Within the last year, with our own retirement not far away, we bought a week in HGVC and added an EOY week at Marriott's Maui Ocean Club (that we'll be using for the first time in just 45 days!). We've also just recently re-discovered cruising with our September small-ship Azamara Quest Mediterranean cruise and will be cruising again in June in French Polynesia, this time on the even smaller M/S Paul Gauguin. But even though not all of our travel will now be timeshare-based, it was our timeshare ownership that really allowed us to bring our kids up traveling, and they now love travel as much as we do. They've both studied abroad in Europe during the summer while in college, and our son spent a month traveling around Europe after his college graduation before starting into his first full-time job. Hopefully we all have a lot of travel adventures yet to enjoy!


----------



## Fredflintstone (Jan 16, 2019)

rickandcindy23 said:


> Someone pinch me because here I am, staying in this gorgeous unit at Marriott's Ocean Pointe, about to head to Marriott's Crystal Shores for a second week.
> 
> Our success is the combination of lucky timeshare purchases (resale) and airline miles, mostly built with Chase and American Express credit cards.  Our old SPG Amex now sits in a drawer, unused for months because of the changes to Starwood with Marriott's takeover.  The Chase Sapphire Reserve is now my go-to card for everything.  I get 3X points on travel (including timeshare maintenance fees), restaurants and gas.
> 
> ...



All I can say is what a lovely story. I too hope you have many more healthy, wonderful vacations!  It’s always nice to see someone appreciate and feel blessed. 
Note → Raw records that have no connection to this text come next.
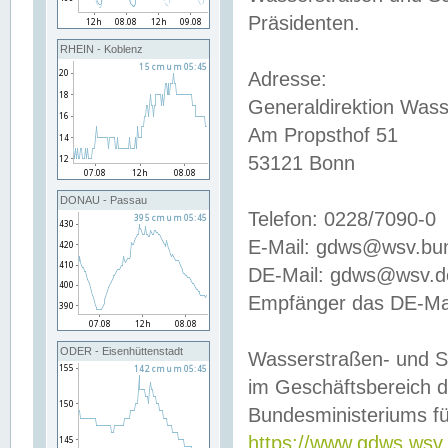
Präsidenten.
RHEIN - Koblenz
Adresse:
Generaldirektion Wass
Am Propsthof 51
53121 Bonn
DONAU - Passau
Telefon: 0228/7090-0
E-Mail: gdws@wsv.bu
DE-Mail: gdws@wsv.de-
Empfänger das DE-Mai
ODER - Eisenhüttenstadt
Wasserstraßen- und S
im Geschäftsbereich 
Bundesministeriums fü
https://www.gdws.wsv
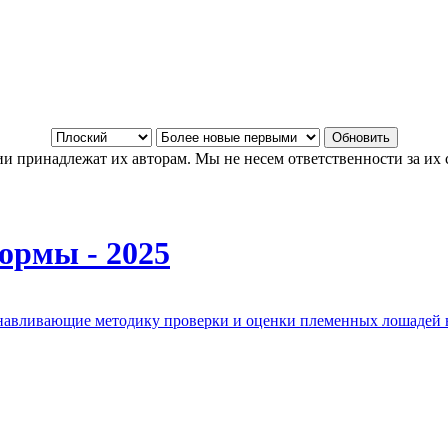
и принадлежат их авторам. Мы не несем ответственности за их 
ормы - 2025
анавливающие методику проверки и оценки племенных лошадей 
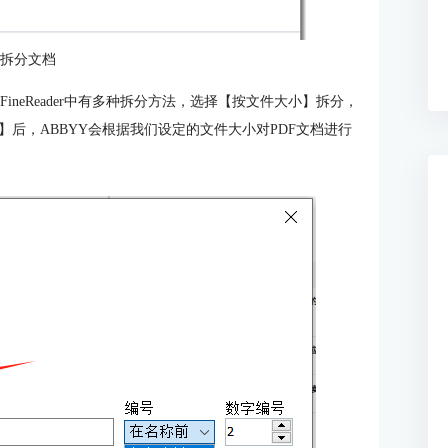
：拆分文档
FineReader中有多种拆分方法，选择【按文件大小】拆分，
】后，ABBYY会根据我们设定的文件大小对PDF文档进行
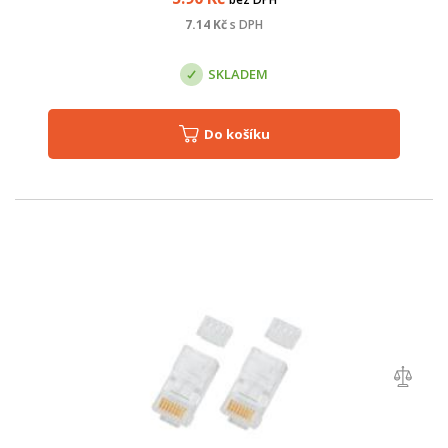
7.14
Kč
s DPH
SKLADEM
Do košíku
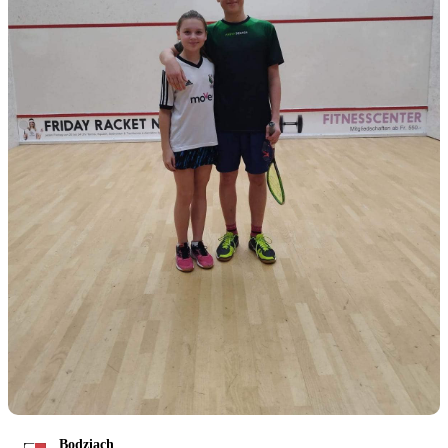
Bodziach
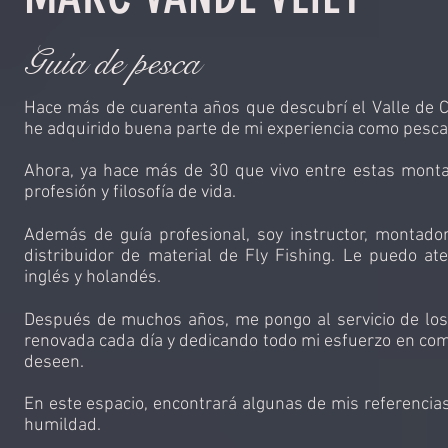
Guía de pesca
Hace más de cuarenta años que descubrí el Valle de Ca
he adquirido buena parte de mi experiencia como pesca
Ahora, ya hace más de 30 que vivo entre estas monta
profesión y filosofía de vida.
Además de guía profesional, soy instructor, montador
distribuidor de material de Fly Fishing. Le puedo ate
inglés y holandés.
Después de muchos años, me pongo al servicio de lo
renovada cada día y dedicando todo mi esfuerzo en comp
deseen.
En este espacio, encontrará algunas de mis referencia
humildad.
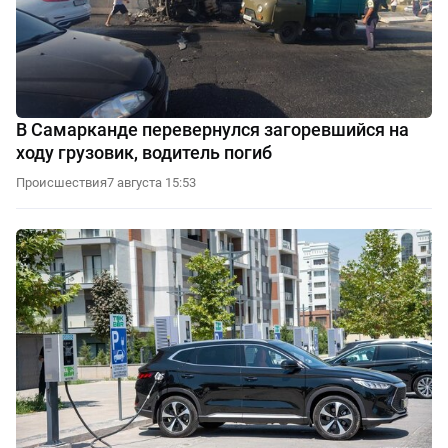
В Самарканде перевернулся загоревшийся на
ходу грузовик, водитель погиб
Происшествия
7 августа 15:53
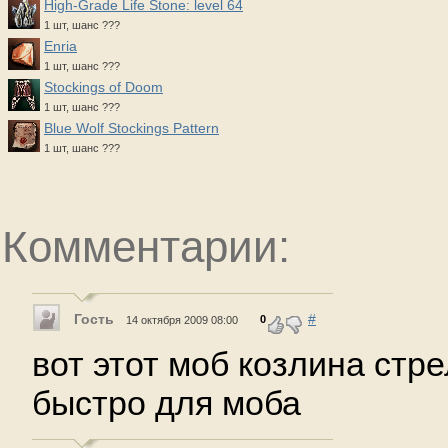
High-Grade Life Stone: level 64
1 шт, шанс ???
Enria
1 шт, шанс ???
Stockings of Doom
1 шт, шанс ???
Blue Wolf Stockings Pattern
1 шт, шанс ???
Комментарии:
Гость
#
0
14 октября 2009 08:00
вот этот моб козлина стр
быстро для моба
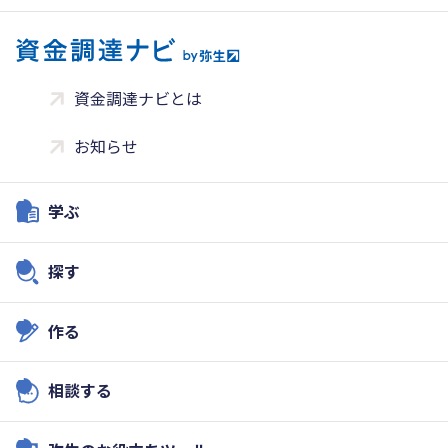
資金調達ナビとは
お知らせ
学ぶ
探す
作る
相談する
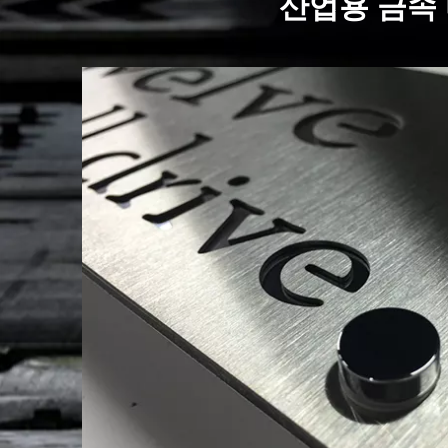
산업용 금속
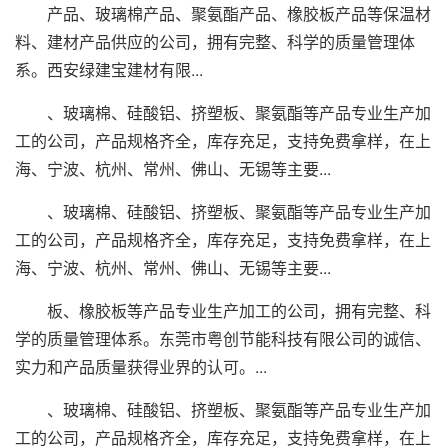
产品、玻璃棉产品、聚氨酯产品、橡胶板产品等保温材
料、建材产品供应的公司，拥有完整、科学的质量管理体
系。西安绿建宝建材有限...
、玻璃棉、硅酸铝、挤塑板、聚氨酯等产品专业生产加
工的公司，产品规格齐全，库存充足，支持免费拿样，在上
海、宁波、杭州、常州、佛山、无锡等主要...
、玻璃棉、硅酸铝、挤塑板、聚氨酯等产品专业生产加
工的公司，产品规格齐全，库存充足，支持免费拿样，在上
海、宁波、杭州、常州、佛山、无锡等主要...
板、橡胶板等产品专业生产加工的公司，拥有完整、科
学的质量管理体系。东莞市粤创节能科技有限公司的诚信、
实力和产品质量获得业界的认可。...
、玻璃棉、硅酸铝、挤塑板、聚氨酯等产品专业生产加
工的公司，产品规格齐全，库存充足，支持免费拿样，在上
Sent from my iPad using Tapatalk


----------



## slip (Jan 16, 2019)

Growing up in the sixty’s and seventy’s my mother and father always took us on an annual two week trip to Wisconsin. We lived in Chicago and always went to the same place but we loved it. I remember talking to my mother when we were older and she said looking back she don’t know how they did it. It was a lot of work with four kids. 

We stayed in cottages, no A/C and had to walk about a mile and a half to get to a lake that we stayed at all day. We all have great memories from all those trips. Then in 1973, my parents bought what turned out to be their retirement home in the city close to the cottages we always went to. They stayed in that house, my father until his death and my mother until she had to move to assisted living. 

As I grew up and had a Family, we only went on a few vacations, Northern Wisconsin and Minnesota. When our kids grew up and moved out. We all had more income and we started to really travel. After our first trip to Hawaii, I started to look into timeshares. I found TUG and the resale market and then our vacations really took a step up with great accommodations. 

We just bought our retirement condo on Molokai. We will still keep some timeshare weeks on Maui and Kauai. Like Cindy I do look back and see how blessed we are to be able to travel at these beautiful places in great condos. Timeshares made it possible for us and I do wish we would have found them sooner.


----------



## DaveNV (Jan 16, 2019)

Cindy, you've been a great source of knowledge and inspiration to me since I found Tug over a dozen years ago.  I always read your posts, because the tips and tricks you mention are invaluable for a newbie trying to figure out how this whole timeshare shell game works. I sincerely appreciate your input.

As to your amazement at where you're staying, and how you got there, be honest - you can't really be THAT surprised.  You've worked your tail off to make the most of what you own, and how to leverage that into something better. You've done one heck of a great job. If anything, you should give yourselves a great pat on the back for the hard work and a job very well done.  Enjoy your vacations. You absolutely rock.  

Dave


----------



## BJRSanDiego (Jan 18, 2019)

My own background is similar to Rick and Cindy.  My Dad was a "blue collar worker" (who wore a white cook's uniform}.  My Mom cleaned houses and baby sat.  I guess that I was the beneficiary of white privilege (a sarcastic joke) because my Dad got me a job working with him washing pots and pans and thousands of dishes in the summers and every Saturday during the school season.  In the summer I typically worked 48 hours a week and enjoyed the time-and-a-half for the last 8 hours.  Occasionally I would be asked to work a double shift.  I didn't complain because that meant that those extra hours were at double time.  The only negative aspect was getting home around midnight and having to get up at 5 am.   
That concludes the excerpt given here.